» Work order: This exercise asks for the entries to be repeated exactly, without their images.

═════ Information given

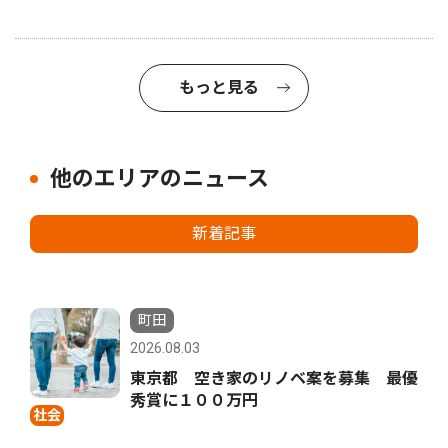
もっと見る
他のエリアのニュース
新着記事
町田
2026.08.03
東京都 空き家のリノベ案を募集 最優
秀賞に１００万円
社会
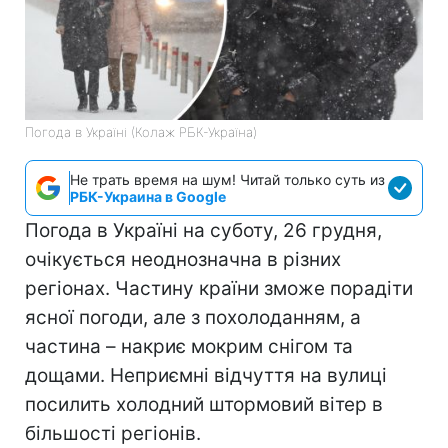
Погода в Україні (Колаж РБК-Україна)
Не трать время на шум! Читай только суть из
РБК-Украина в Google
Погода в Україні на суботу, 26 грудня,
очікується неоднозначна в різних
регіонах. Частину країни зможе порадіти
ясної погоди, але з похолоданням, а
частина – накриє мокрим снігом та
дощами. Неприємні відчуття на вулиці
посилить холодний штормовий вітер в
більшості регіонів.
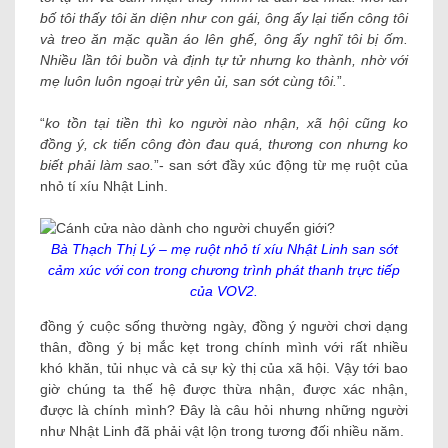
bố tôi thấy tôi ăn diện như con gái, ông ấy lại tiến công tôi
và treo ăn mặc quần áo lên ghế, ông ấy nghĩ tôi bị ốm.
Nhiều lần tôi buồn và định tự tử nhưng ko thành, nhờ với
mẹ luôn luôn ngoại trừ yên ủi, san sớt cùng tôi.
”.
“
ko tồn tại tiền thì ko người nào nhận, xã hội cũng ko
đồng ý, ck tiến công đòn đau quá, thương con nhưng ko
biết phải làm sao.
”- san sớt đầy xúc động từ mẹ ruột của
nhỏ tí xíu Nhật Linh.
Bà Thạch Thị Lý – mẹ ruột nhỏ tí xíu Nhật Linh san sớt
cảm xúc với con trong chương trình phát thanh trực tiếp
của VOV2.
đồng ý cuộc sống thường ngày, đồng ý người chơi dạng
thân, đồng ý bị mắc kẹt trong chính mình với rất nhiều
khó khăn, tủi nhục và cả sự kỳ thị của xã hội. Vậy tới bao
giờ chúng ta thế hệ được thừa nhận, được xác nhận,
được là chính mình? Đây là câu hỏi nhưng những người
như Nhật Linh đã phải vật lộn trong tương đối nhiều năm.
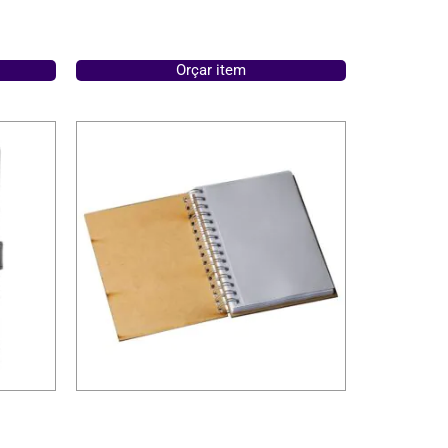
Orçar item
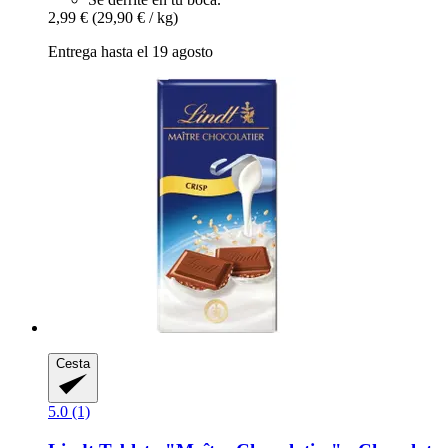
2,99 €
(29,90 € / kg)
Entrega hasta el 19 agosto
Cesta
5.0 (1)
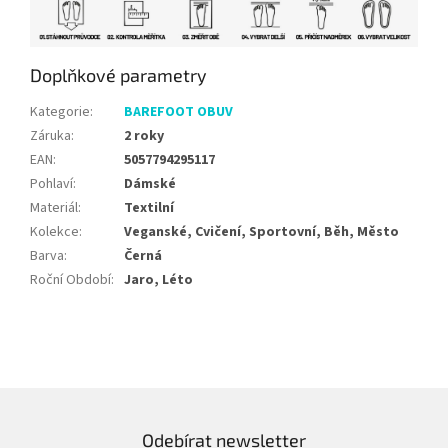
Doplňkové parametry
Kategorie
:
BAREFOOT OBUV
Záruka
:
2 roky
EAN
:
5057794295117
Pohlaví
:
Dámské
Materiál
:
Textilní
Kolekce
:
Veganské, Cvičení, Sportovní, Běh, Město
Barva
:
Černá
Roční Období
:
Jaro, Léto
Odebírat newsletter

══════════

» Task output:
もっと見る
他のエリアのニュース
新着記事
町田
2026.08.03
東京都 空き家のリノベ案を募集 最優
秀賞に１００万円
社会
Погода в Україні (Колаж РБК-Україна)
Не трать время на шум! Читай только суть из
РБК-Украина в Google
Погода в Україні на суботу, 26 грудня,
очікується неоднозначна в різних
регіонах. Частину країни зможе порадіти
ясної погоди, але з похолоданням, а
частина – накриє мокрим снігом та
дощами. Неприємні відчуття на вулиці
посилить холодний штормовий вітер в
більшості регіонів.
bố tôi thấy tôi ăn diện như con gái, ông ấy lại tiến công tôi
và treo ăn mặc quần áo lên ghế, ông ấy nghĩ tôi bị ốm.
Nhiều lần tôi buồn và định tự tử nhưng ko thành, nhờ với
mẹ luôn luôn ngoại trừ yên ủi, san sớt cùng tôi.
”.
“
ko tồn tại tiền thì ko người nào nhận, xã hội cũng ko
đồng ý, ck tiến công đòn đau quá, thương con nhưng ko
biết phải làm sao.
”- san sớt đầy xúc động từ mẹ ruột của
nhỏ tí xíu Nhật Linh.
Bà Thạch Thị Lý – mẹ ruột nhỏ tí xíu Nhật Linh san sớt
cảm xúc với con trong chương trình phát thanh trực tiếp
của VOV2.
đồng ý cuộc sống thường ngày, đồng ý người chơi dạng
thân, đồng ý bị mắc kẹt trong chính mình với rất nhiều
khó khăn, tủi nhục và cả sự kỳ thị của xã hội. Vậy tới bao
giờ chúng ta thế hệ được thừa nhận, được xác nhận,
được là chính mình? Đây là câu hỏi nhưng những người
như Nhật Linh đã phải vật lộn trong tương đối nhiều năm.
Orçar item
2,99 €
(29,90 € / kg)
Entrega hasta el 19 agosto
Cesta
5.0 (1)
Doplňkové parametry
Kategorie
:
BAREFOOT OBUV
Záruka
:
2 roky
EAN
:
5057794295117
Pohlaví
:
Dámské
Materiál
:
Textilní
Kolekce
:
Veganské, Cvičení, Sportovní, Běh, Město
Barva
:
Černá
Roční Období
:
Jaro, Léto
Odebírat newsletter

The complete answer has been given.